If you are a bit nitpicky, you could tell me that Loose Ball by Terry Pluto is out of place on this blog. After all, the name is NBA Books. And Loose Balls is a book about the ABA. But the ABA ist part of NBA history and you’ll learn a lot about the league that existed between 1967 and 1976 and then merged with the NBA. Loose Balls is also probably the funniest book about basketball I’ve ever read.

Loose Balls by Terry Pluto

Terry Pluto has structured the book somewhat differently than is normally the case. He gives a short introduction to each chapter and a slightly longer summary on each season over a few pages. Otherwise, he lets the protagonists of the ABA tell their story. That was a very good idea in my opinion. There are always sequences of quotes from former players, coaches, officials or journalists from the ABA days. These include popular names such as Julius Erving, Larry Brown, George Mikan, George McGinnis, Billy Cunningham and Rick Barry.

Pluto wrote the book in 1990, which is very good. Because back then, most of the protagonists were still alive and were able to tell their story. For example, George Mikan, who died in 2005 and was the first commissioner of the ABA. In some stories, Pluto asks himself whether they really happened. There are several versions of some stories, some of which contradict each other a bit. But this book contains everything the ABA guys wanted to tell.

As described above, some of the stories are very funny. For example, there is the story of Charlie „The Helicopter“ Hentz, who broke two backboards in the same game. Some say that they finished the game at 3AM at night, but according to basketball-reference, the teams ended the game with 67 seconds remaining. Then there’s the story of Marvin „Bad News“ Barnes. He refused to board a plane that, due to different time zones, should land at a time before taking off from the departure airport in the other time zone. Barnes said “I ain’t getting in no damn time machine.” and took a cab instead.

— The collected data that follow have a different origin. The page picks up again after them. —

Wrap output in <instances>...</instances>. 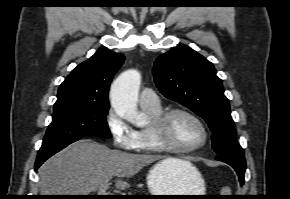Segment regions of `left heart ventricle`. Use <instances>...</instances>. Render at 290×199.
Listing matches in <instances>:
<instances>
[{
    "label": "left heart ventricle",
    "instance_id": "1",
    "mask_svg": "<svg viewBox=\"0 0 290 199\" xmlns=\"http://www.w3.org/2000/svg\"><path fill=\"white\" fill-rule=\"evenodd\" d=\"M166 137L176 146L188 148L202 141L203 132L195 120L186 115L177 114L168 123Z\"/></svg>",
    "mask_w": 290,
    "mask_h": 199
}]
</instances>
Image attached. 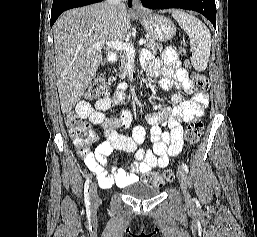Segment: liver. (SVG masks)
<instances>
[{
  "mask_svg": "<svg viewBox=\"0 0 257 237\" xmlns=\"http://www.w3.org/2000/svg\"><path fill=\"white\" fill-rule=\"evenodd\" d=\"M128 12L118 20L107 3H97L64 12L53 27L57 87L63 114L81 99L102 62L98 41L122 42L129 35Z\"/></svg>",
  "mask_w": 257,
  "mask_h": 237,
  "instance_id": "liver-1",
  "label": "liver"
}]
</instances>
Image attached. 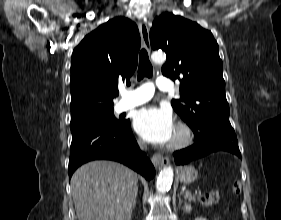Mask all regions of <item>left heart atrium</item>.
<instances>
[{
	"instance_id": "1",
	"label": "left heart atrium",
	"mask_w": 281,
	"mask_h": 220,
	"mask_svg": "<svg viewBox=\"0 0 281 220\" xmlns=\"http://www.w3.org/2000/svg\"><path fill=\"white\" fill-rule=\"evenodd\" d=\"M135 131L147 142L154 144L169 143L175 125L171 112L166 108L144 107L135 113Z\"/></svg>"
}]
</instances>
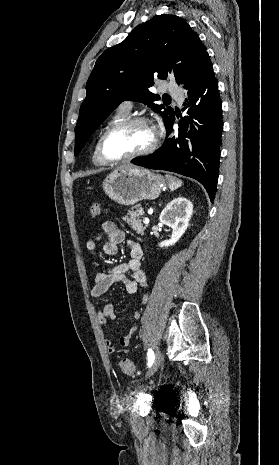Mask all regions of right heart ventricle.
Here are the masks:
<instances>
[{
    "label": "right heart ventricle",
    "instance_id": "e07e8e85",
    "mask_svg": "<svg viewBox=\"0 0 279 465\" xmlns=\"http://www.w3.org/2000/svg\"><path fill=\"white\" fill-rule=\"evenodd\" d=\"M128 114L129 112L128 111H125L123 110L122 108H118L116 110V112L107 120V122L105 123V125L103 126L101 132L99 133V136L97 138V141H96V144L94 146V150H93V155H92V161L95 165L97 166H103L105 165V163H103L101 161V159L99 158V155H98V151H97V147H98V142H99V139L101 137V135L103 134V132L108 128L110 127L111 125L125 119L128 117Z\"/></svg>",
    "mask_w": 279,
    "mask_h": 465
}]
</instances>
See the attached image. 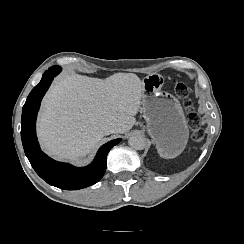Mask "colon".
I'll list each match as a JSON object with an SVG mask.
<instances>
[{"label":"colon","mask_w":244,"mask_h":244,"mask_svg":"<svg viewBox=\"0 0 244 244\" xmlns=\"http://www.w3.org/2000/svg\"><path fill=\"white\" fill-rule=\"evenodd\" d=\"M171 84L173 86V88L175 89V91L181 96L182 98V103L184 104L187 112H188V118L190 121H194L198 119V115L194 112V107H193V103L192 100L189 99L188 97V86L177 80V79H173L171 81ZM204 138V131L200 128H196L193 132V139L195 141H201Z\"/></svg>","instance_id":"obj_1"}]
</instances>
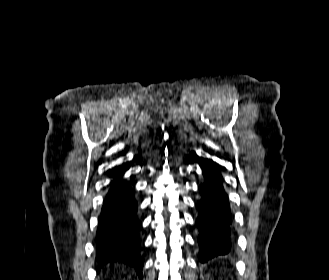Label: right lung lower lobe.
<instances>
[{"mask_svg":"<svg viewBox=\"0 0 329 280\" xmlns=\"http://www.w3.org/2000/svg\"><path fill=\"white\" fill-rule=\"evenodd\" d=\"M127 169L114 170L113 182L102 207L96 237V262L117 261L130 265L142 277L143 260L140 257L138 232L141 226L136 213L133 190L122 181ZM98 266V271L100 269Z\"/></svg>","mask_w":329,"mask_h":280,"instance_id":"right-lung-lower-lobe-1","label":"right lung lower lobe"}]
</instances>
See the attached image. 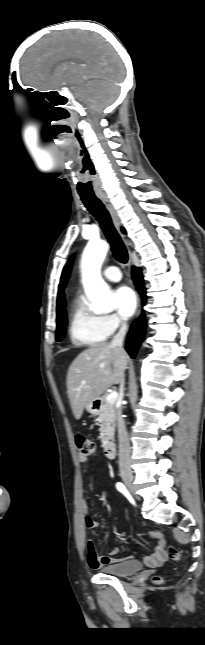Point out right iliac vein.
<instances>
[{
	"mask_svg": "<svg viewBox=\"0 0 205 645\" xmlns=\"http://www.w3.org/2000/svg\"><path fill=\"white\" fill-rule=\"evenodd\" d=\"M122 480L124 481L125 484L129 486V488L134 491L133 487V475L131 473H123L122 474Z\"/></svg>",
	"mask_w": 205,
	"mask_h": 645,
	"instance_id": "obj_1",
	"label": "right iliac vein"
}]
</instances>
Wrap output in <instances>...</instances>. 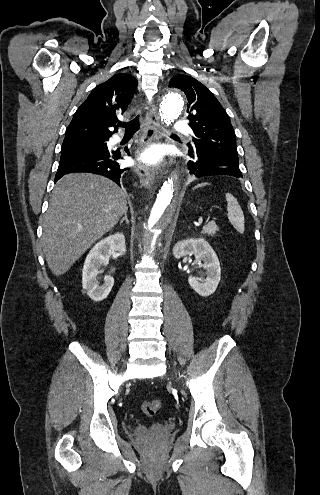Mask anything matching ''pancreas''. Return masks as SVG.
<instances>
[{"label":"pancreas","mask_w":320,"mask_h":495,"mask_svg":"<svg viewBox=\"0 0 320 495\" xmlns=\"http://www.w3.org/2000/svg\"><path fill=\"white\" fill-rule=\"evenodd\" d=\"M218 231V226L214 221H210L207 225L203 227V234L214 237Z\"/></svg>","instance_id":"pancreas-1"}]
</instances>
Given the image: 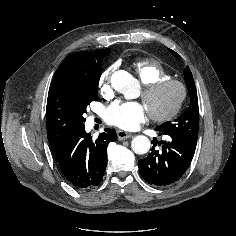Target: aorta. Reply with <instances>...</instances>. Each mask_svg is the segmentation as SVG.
<instances>
[{
  "instance_id": "1",
  "label": "aorta",
  "mask_w": 236,
  "mask_h": 236,
  "mask_svg": "<svg viewBox=\"0 0 236 236\" xmlns=\"http://www.w3.org/2000/svg\"><path fill=\"white\" fill-rule=\"evenodd\" d=\"M112 84L115 90L124 94L125 98L132 99L138 92L139 85L137 81L126 71H119L113 75ZM151 147L148 137L138 135L131 142L132 150L139 155L146 154Z\"/></svg>"
}]
</instances>
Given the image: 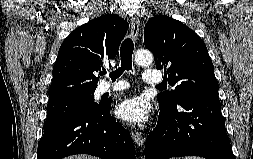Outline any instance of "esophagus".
<instances>
[{
    "instance_id": "obj_1",
    "label": "esophagus",
    "mask_w": 253,
    "mask_h": 159,
    "mask_svg": "<svg viewBox=\"0 0 253 159\" xmlns=\"http://www.w3.org/2000/svg\"><path fill=\"white\" fill-rule=\"evenodd\" d=\"M139 25H140L139 19L136 17H132L131 18V37L134 41H137L138 39ZM131 137L138 147H141V148L143 147L145 138L140 132L136 130H131Z\"/></svg>"
}]
</instances>
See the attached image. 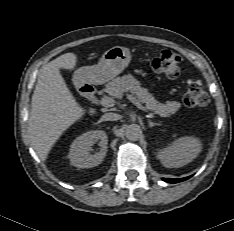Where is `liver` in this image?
Returning a JSON list of instances; mask_svg holds the SVG:
<instances>
[{
    "label": "liver",
    "instance_id": "liver-1",
    "mask_svg": "<svg viewBox=\"0 0 234 231\" xmlns=\"http://www.w3.org/2000/svg\"><path fill=\"white\" fill-rule=\"evenodd\" d=\"M76 63L74 53L63 54L43 66L38 77L31 100L29 134L43 161L61 135L86 114L60 73L61 68L73 70Z\"/></svg>",
    "mask_w": 234,
    "mask_h": 231
}]
</instances>
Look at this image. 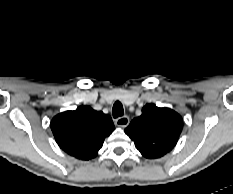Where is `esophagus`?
I'll list each match as a JSON object with an SVG mask.
<instances>
[{"mask_svg":"<svg viewBox=\"0 0 233 194\" xmlns=\"http://www.w3.org/2000/svg\"><path fill=\"white\" fill-rule=\"evenodd\" d=\"M116 124L119 127L125 128L129 124L128 116H122L116 119Z\"/></svg>","mask_w":233,"mask_h":194,"instance_id":"esophagus-1","label":"esophagus"}]
</instances>
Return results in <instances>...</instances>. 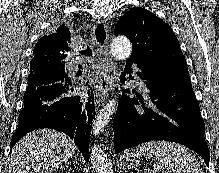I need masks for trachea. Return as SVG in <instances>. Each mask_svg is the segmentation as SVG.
I'll return each instance as SVG.
<instances>
[{"mask_svg":"<svg viewBox=\"0 0 219 173\" xmlns=\"http://www.w3.org/2000/svg\"><path fill=\"white\" fill-rule=\"evenodd\" d=\"M81 55L90 57V56H92V51H91V49L87 48L86 50L81 52ZM79 67H81V66H79Z\"/></svg>","mask_w":219,"mask_h":173,"instance_id":"trachea-1","label":"trachea"}]
</instances>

Another story is when hundreds of children were invited to a game and a mass brawl broke out on the court in front of all the children in the audience. If the stories are halfway true, there were a lot of brawls in the ABA and one player said that you had to show the referee your x-rays in order to get a free throw.

It’s probably fair to say that everything was a little less organized than it was with the big brother, the NBA. Games could not be played because the arena was occupied or the roof was leaking and it rained in. But these stories are what make the ABA so likeable in retrospect. What’s more, the league was downright revolutionary. It introduced the three-point line, which didn’t exist in the NBA at the time, and introduced the slam dunk contest in the All-Star Game. Four teams from the ABA still play in the NBA today: the San Antonio Spurs, Denver Nuggets, Indiana Pacers and Brooklyn Nets (formerly New Jersey Nets, back then New York Nets).

I found the chapters on Julius Erving, probably the best player in the history of the ABA, very interesting. Dr. J is described in this book almost as a kind of mystical figure. When he was still playing in college, hardly anyone seemed to know him. He didn’t exactly come into the league with a lot of advance praise as a result and surprised a lot of people there with the way he played. His former ABA teammates describe Erving in his pre-NBA years as an outstanding athlete, comparable only to Michael Jordan.

Overall, the reader learns a lot about the history of the ABA. And the book is good for a laugh or two. As I said, I really liked the concept of letting the protagonists tell the story themselves. That’s why the book easily made it into my personal top 10.